- _AIM OF THE TASK_:
An exact transcription of all the entries is needed; pictures stay out.

- _RECORDS_:

────────────────────

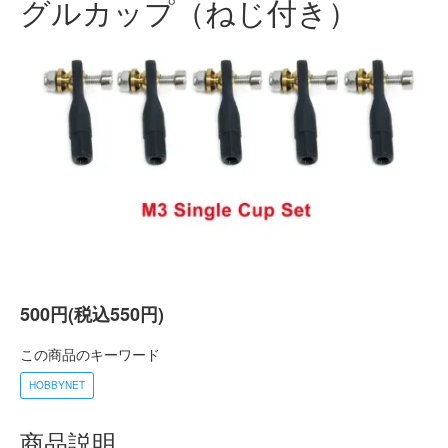
グルカップ（ねじ付き）
500円(税込550円)
この商品のキーワード
HOBBYNET
商品説明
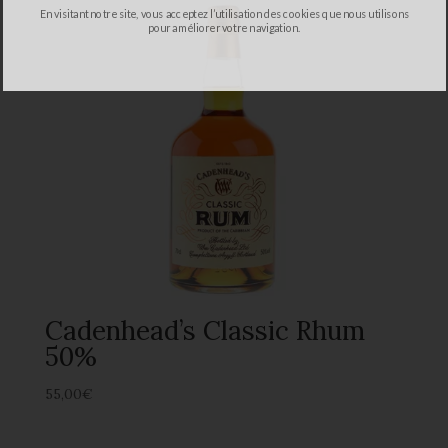
En visitant notre site, vous acceptez l’utilisation des cookies que nous utilisons
pour améliorer votre navigation.
Cadenhead’s Classic Rhum
50%
55,00
€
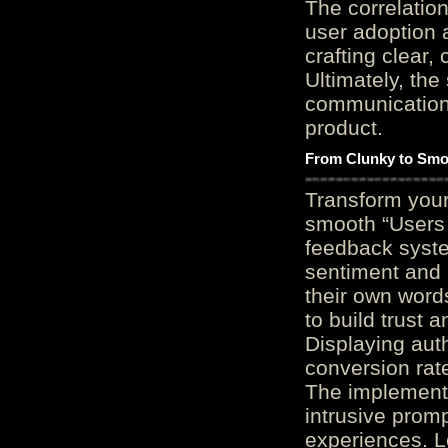
The correlation
user adoption 
crafting clear, 
Ultimately, the
communication c
product.
From Clunky to Smo
Transform you
smooth “Users
feedback system
sentiment and 
their own word
to build trust 
Displaying auth
conversion rat
The implementa
intrusive promp
experiences. L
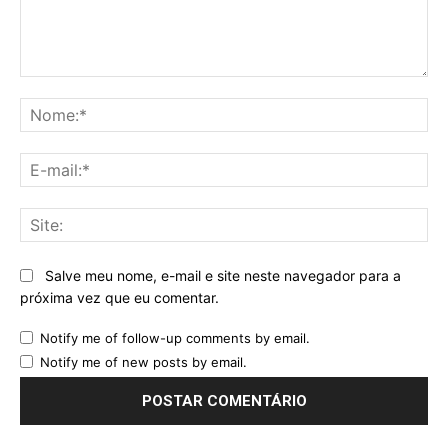
Comentário:
No
E-
mai
Sit
Salve meu nome, e-mail e site neste navegador para a
próxima vez que eu comentar.
Notify me of follow-up comments by email.
Notify me of new posts by email.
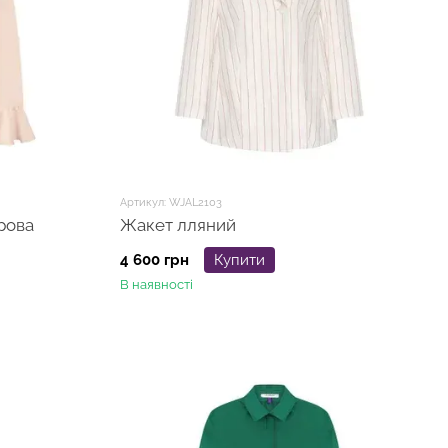
Артикул: WJAL2103
рова
Жакет лляний
4 600 грн
Купити
В наявності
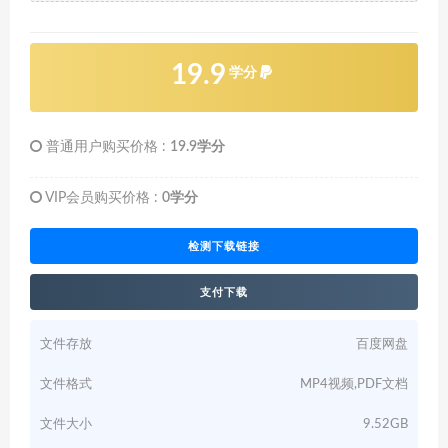
19.9
学分
普通用户购买价格 :
19.9学分
VIP会员购买价格 :
0学分
检测下载链接
支付下载
文件存放
百度网盘
文件格式
MP4视频,PDF文档
文件大小
9.52GB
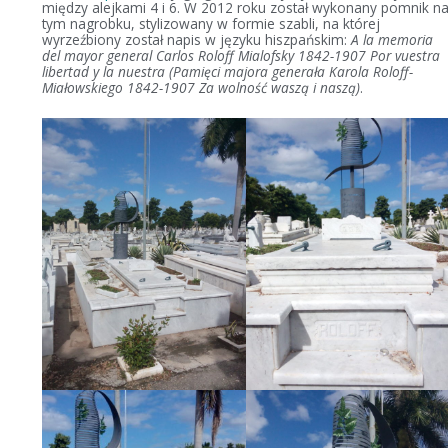
między alejkami 4 i 6. W 2012 roku został wykonany pomnik n
tym nagrobku, stylizowany w formie szabli, na której
wyrzeźbiony został napis w języku hiszpańskim:
A la memoria
del mayor general Carlos Roloff Mialofsky 1842-1907 Por vuestra
libertad y la nuestra
(Pamięci majora generała Karola Roloff-
Miałowskiego 1842-1907 Za wolność waszą i naszą)
.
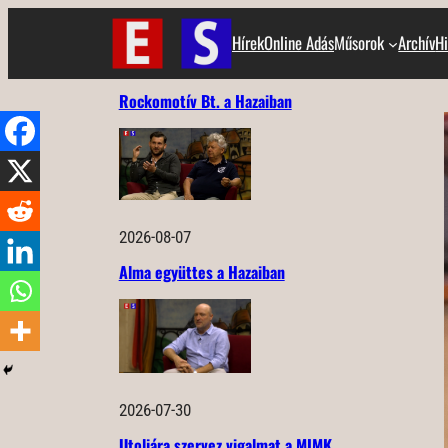
Ugrás
Hírek
Online Adás
Műsorok
Archív
Hi
a
tartalomhoz
Rockomotív Bt. a Hazaiban
2026-08-07
Alma együttes a Hazaiban
2026-07-30
Utoljára szervez vigalmat a MIMK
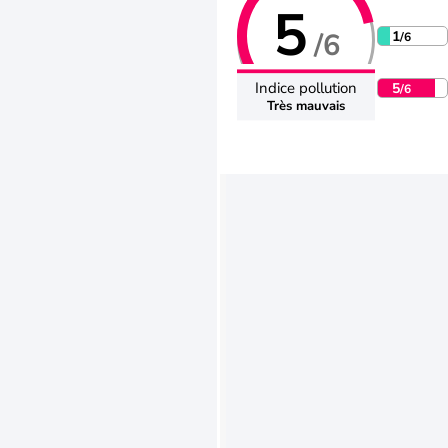
5
/6
1
/6
Indice pollution
5
/6
Très mauvais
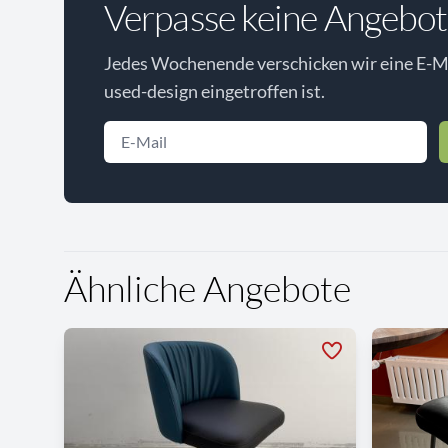
Verpasse keine Angebot
Jedes Wochenende verschicken wir eine E-Ma
used-design eingetroffen ist.
Ähnliche Angebote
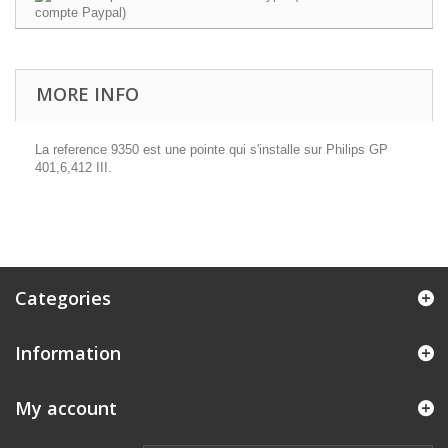
MORE INFO
La reference 9350 est une pointe qui s'installe sur Philips GP
401,6,412 III.
Categories
Information
My account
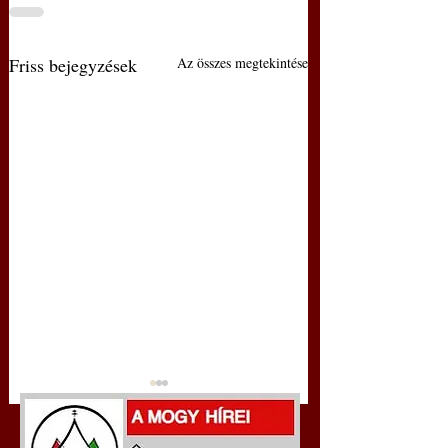
Friss bejegyzések
Az összes megtekintése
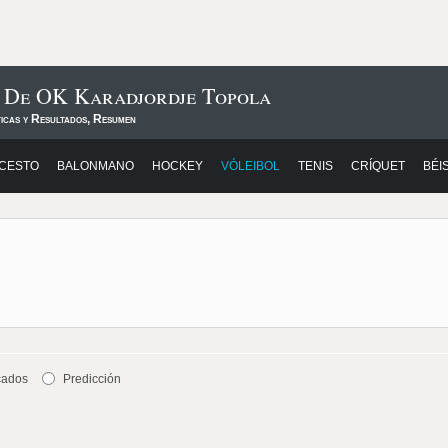
s De OK Karadjordje Topola
ticas y Resultados, Resumen
CESTO
BALONMANO
HOCKEY
VÓLEIBOL
TENIS
CRÍQUET
BÉI
cados
Predicción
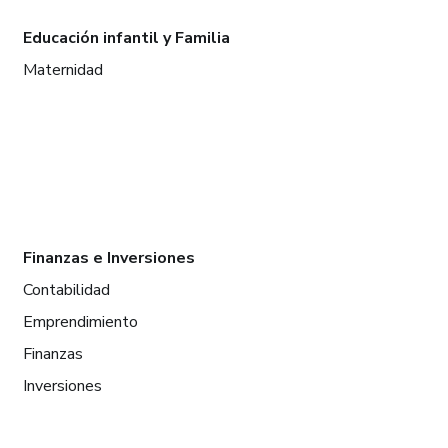
Educación infantil y Familia
Maternidad
Finanzas e Inversiones
Contabilidad
Emprendimiento
Finanzas
Inversiones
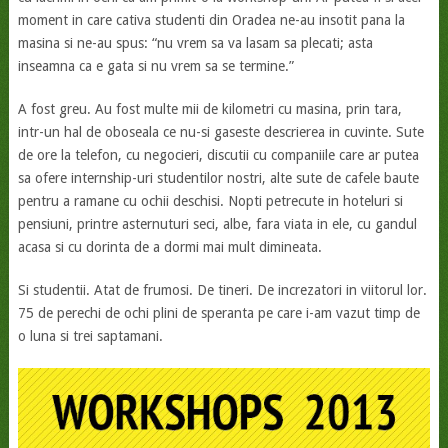
moment in care cativa studenti din Oradea ne-au insotit pana la
masina si ne-au spus: “nu vrem sa va lasam sa plecati; asta
inseamna ca e gata si nu vrem sa se termine.”
A fost greu. Au fost multe mii de kilometri cu masina, prin tara,
intr-un hal de oboseala ce nu-si gaseste descrierea in cuvinte. Sute
de ore la telefon, cu negocieri, discutii cu companiile care ar putea
sa ofere internship-uri studentilor nostri, alte sute de cafele baute
pentru a ramane cu ochii deschisi. Nopti petrecute in hoteluri si
pensiuni, printre asternuturi seci, albe, fara viata in ele, cu gandul
acasa si cu dorinta de a dormi mai mult dimineata.
Si studentii. Atat de frumosi. De tineri. De increzatori in viitorul lor.
75 de perechi de ochi plini de speranta pe care i-am vazut timp de
o luna si trei saptamani.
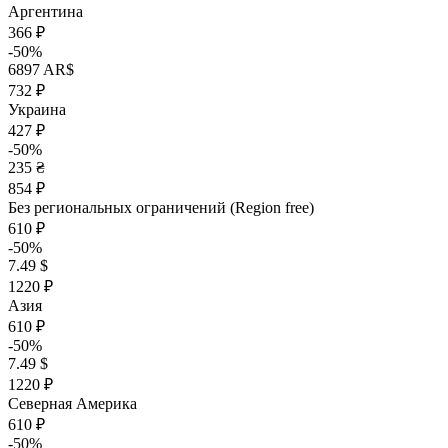
Аргентина
366 ₽
-50%
6897 AR$
732 ₽
Украина
427 ₽
-50%
235 ₴
854 ₽
Без региональных ограничений (Region free)
610 ₽
-50%
7.49 $
1220 ₽
Азия
610 ₽
-50%
7.49 $
1220 ₽
Северная Америка
610 ₽
-50%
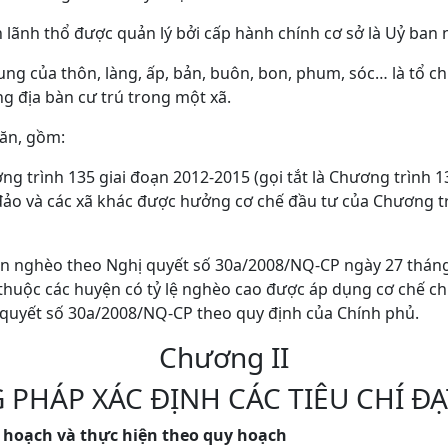
 lãnh thổ được quản lý bởi cấp hành chính cơ sở là Uỷ ban 
hung của thôn, làng, ấp, bản, buôn, bon, phum, sóc… là tổ 
g địa bàn cư trú trong một xã.
hăn, gồm:
ng trình 135 giai đoạn 2012-2015 (gọi tắt là Chương trình 1
 đảo và các xã khác được hưởng cơ chế đầu tư của Chương t
ện nghèo theo Nghị quyết số 30a/2008/NQ-CP ngày 27 thán
 thuộc các huyện có tỷ lệ nghèo cao được áp dụng cơ chế ch
 quyết số 30a/2008/NQ-CP theo quy định của Chính phủ.
Chương II
PHÁP XÁC ĐỊNH CÁC TIÊU CHÍ Đ
 hoạch và thực hiện theo quy hoạch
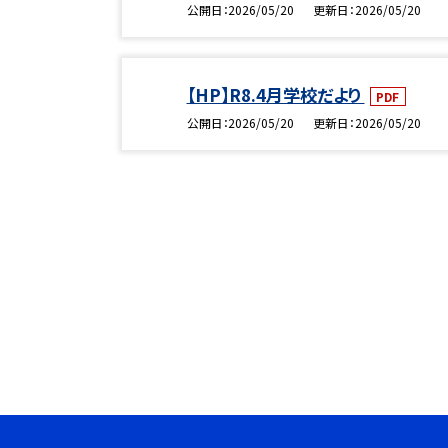
公開日
2026/05/20
更新日
2026/05/20
【HP】R8.4月学校だより
PDF
公開日
2026/05/20
更新日
2026/05/20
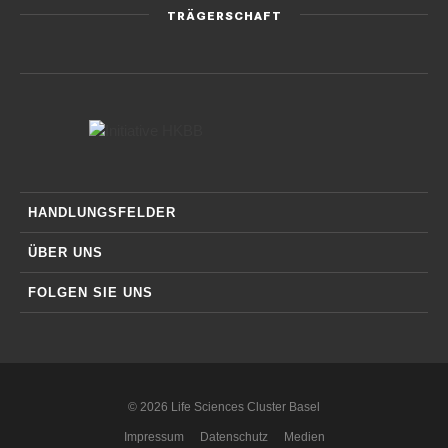
TRÄGERSCHAFT
HANDLUNGSFELDER
ÜBER UNS
FOLGEN SIE UNS
© 2026 Life Sciences Cluster Basel
Impressum
Datenschutz
Medien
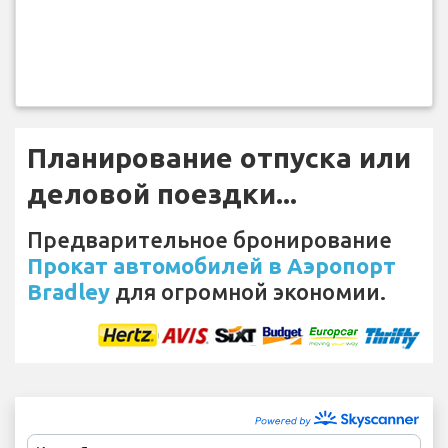
Планирование отпуска или
деловой поездки...
Предварительное бронирование
Прокат автомобилей в Аэропорт
Bradley
для огромной экономии.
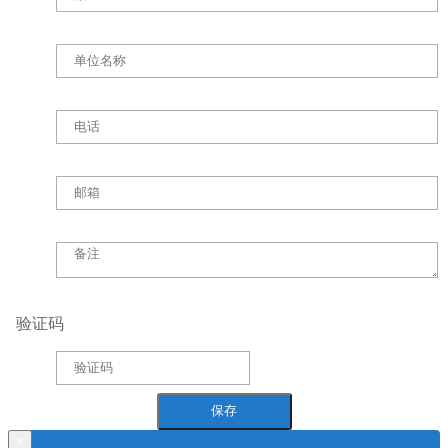
验证码
×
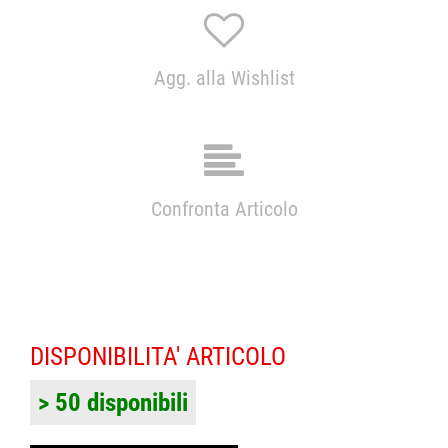
Agg. alla Wishlist
Confronta Articolo
DISPONIBILITA' ARTICOLO
> 50 disponibili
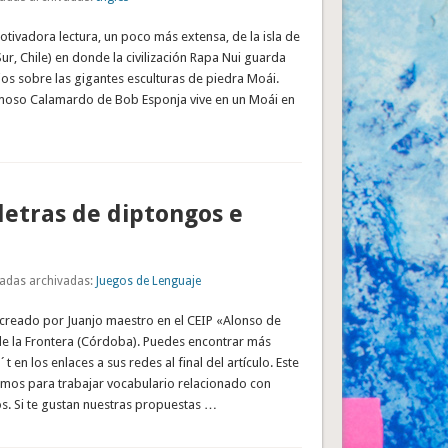
otivadora lectura, un poco más extensa, de la isla de
Sur, Chile) en donde la civilización Rapa Nui guarda
ios sobre las gigantes esculturas de piedra Moái.
moso Calamardo de Bob Esponja vive en un Moái en
letras de diptongos e
adas archivadas:
Juegos de Lenguaje
 creado por Juanjo maestro en el CEIP «Alonso de
 de la Frontera (Córdoba). Puedes encontrar más
t en los enlaces a sus redes al final del artículo. Este
zamos para trabajar vocabulario relacionado con
s. Si te gustan nuestras propuestas …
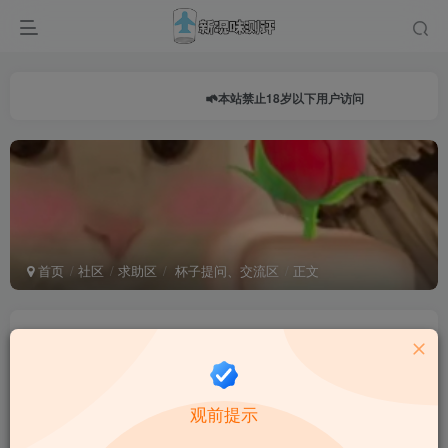
本站禁止18岁以下用户访问
首页
社区
求助区
杯子提问、交流区
正文
预算一千五左右，想买一个重一点的半身，有没有
大佬推荐一下
牢大
关注
私信
观前提示
1年前发布
262次阅读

────────────────────

- _RESPONSE TO THIS EXERCISE_:
グルカップ（ねじ付き）
500円(税込550円)
この商品のキーワード
HOBBYNET
商品説明
En visitant notre site, vous acceptez l’utilisation des cookies que nous utilisons
pour améliorer votre navigation.
Cadenhead’s Classic Rhum
50%
55,00
€
The correlation
user adoption 
crafting clear, 
Ultimately, the
communication c
product.
From Clunky to Smo
Transform you
smooth “Users
feedback system
sentiment and 
their own word
to build trust 
Displaying auth
conversion rat
The implementa
intrusive promp
experiences. L
Comentário:
No
E-
mai
Sit
Salve meu nome, e-mail e site neste navegador para a
próxima vez que eu comentar.
Notify me of follow-up comments by email.
Notify me of new posts by email.
Артикул: WJAL2103
рова
Жакет лляний
4 600 грн
Купити
В наявності
19.9
学分
普通用户购买价格 :
19.9学分
VIP会员购买价格 :
0学分
检测下载链接
支付下载
文件存放
百度网盘
文件格式
MP4视频,PDF文档
文件大小
9.52GB
między alejkami 4 i 6. W 2012 roku został wykonany pomnik n
tym nagrobku, stylizowany w formie szabli, na której
wyrzeźbiony został napis w języku hiszpańskim:
A la memoria
del mayor general Carlos Roloff Mialofsky 1842-1907 Por vuestra
libertad y la nuestra
(Pamięci majora generała Karola Roloff-
Miałowskiego 1842-1907 Za wolność waszą i naszą)
.
Ugrás
Hírek
Online Adás
Műsorok
Archív
Hi
a
tartalomhoz
Rockomotív Bt. a Hazaiban
2026-08-07
Alma együttes a Hazaiban
2026-07-30
Utoljára szervez vigalmat a MIMK
5
/6
1
/6
Indice pollution
5
/6
Très mauvais
Verpasse keine Angebot
Jedes Wochenende verschicken wir eine E-Ma
used-design eingetroffen ist.
Ähnliche Angebote
MORE INFO
La reference 9350 est une pointe qui s'installe sur Philips GP
401,6,412 III.
Categories
Information
My account
Friss bejegyzések
Az összes megtekintése
s De OK Karadjordje Topola
ticas y Resultados, Resumen
CESTO
BALONMANO
HOCKEY
VÓLEIBOL
TENIS
CRÍQUET
BÉI
cados
Predicción
Educación infantil y Familia
Maternidad
Finanzas e Inversiones
Contabilidad
Emprendimiento
Finanzas
Inversiones
moment in care cativa studenti din Oradea ne-au insotit pana la
masina si ne-au spus: “nu vrem sa va lasam sa plecati; asta
inseamna ca e gata si nu vrem sa se termine.”
A fost greu. Au fost multe mii de kilometri cu masina, prin tara,
intr-un hal de oboseala ce nu-si gaseste descrierea in cuvinte. Sute
de ore la telefon, cu negocieri, discutii cu companiile care ar putea
sa ofere internship-uri studentilor nostri, alte sute de cafele baute
pentru a ramane cu ochii deschisi. Nopti petrecute in hoteluri si
pensiuni, printre asternuturi seci, albe, fara viata in ele, cu gandul
acasa si cu dorinta de a dormi mai mult dimineata.
Si studentii. Atat de frumosi. De tineri. De increzatori in viitorul lor.
75 de perechi de ochi plini de speranta pe care i-am vazut timp de
o luna si trei saptamani.
Аргентина
366 ₽
-50%
6897 AR$
732 ₽
Украина
427 ₽
-50%
235 ₴
854 ₽
Без региональных ограничений (Region free)
610 ₽
-50%
7.49 $
1220 ₽
Азия
610 ₽
-50%
7.49 $
1220 ₽
Северная Америка
610 ₽
-50%
 lãnh thổ được quản lý bởi cấp hành chính cơ sở là Uỷ ban 
hung của thôn, làng, ấp, bản, buôn, bon, phum, sóc… là tổ 
g địa bàn cư trú trong một xã.
hăn, gồm:
ng trình 135 giai đoạn 2012-2015 (gọi tắt là Chương trình 1
 đảo và các xã khác được hưởng cơ chế đầu tư của Chương t
ện nghèo theo Nghị quyết số 30a/2008/NQ-CP ngày 27 thán
 thuộc các huyện có tỷ lệ nghèo cao được áp dụng cơ chế ch
 quyết số 30a/2008/NQ-CP theo quy định của Chính phủ.
Chương II
PHÁP XÁC ĐỊNH CÁC TIÊU CHÍ Đ
 hoạch và thực hiện theo quy hoạch
公開日
2026/05/20
更新日
2026/05/20
【HP】R8.4月学校だより
PDF
公開日
2026/05/20
更新日
2026/05/20
TRÄGERSCHAFT
HANDLUNGSFELDER
ÜBER UNS
FOLGEN SIE UNS
© 2026 Life Sciences Cluster Basel
Impressum
Datenschutz
Medien
Планирование отпуска или
деловой поездки...
Предварительное бронирование
Прокат автомобилей в Аэропорт
Bradley
для огромной экономии.
验证码
×
Agg. alla Wishlist
Confronta Articolo
DISPONIBILITA' ARTICOLO
> 50 disponibili
otivadora lectura, un poco más extensa, de la isla de
Sur, Chile) en donde la civilización Rapa Nui guarda
ios sobre las gigantes esculturas de piedra Moái.
moso Calamardo de Bob Esponja vive en un Moái en
letras de diptongos e
adas archivadas:
Juegos de Lenguaje
 creado por Juanjo maestro en el CEIP «Alonso de
 de la Frontera (Córdoba). Puedes encontrar más
t en los enlaces a sus redes al final del artículo. Este
zamos para trabajar vocabulario relacionado con
s. Si te gustan nuestras propuestas …
本站禁止18岁以下用户访问
首页
社区
求助区
杯子提问、交流区
正文
预算一千五左右，想买一个重一点的半身，有没有
大佬推荐一下
牢大
关注
私信
观前提示
1年前发布
262次阅读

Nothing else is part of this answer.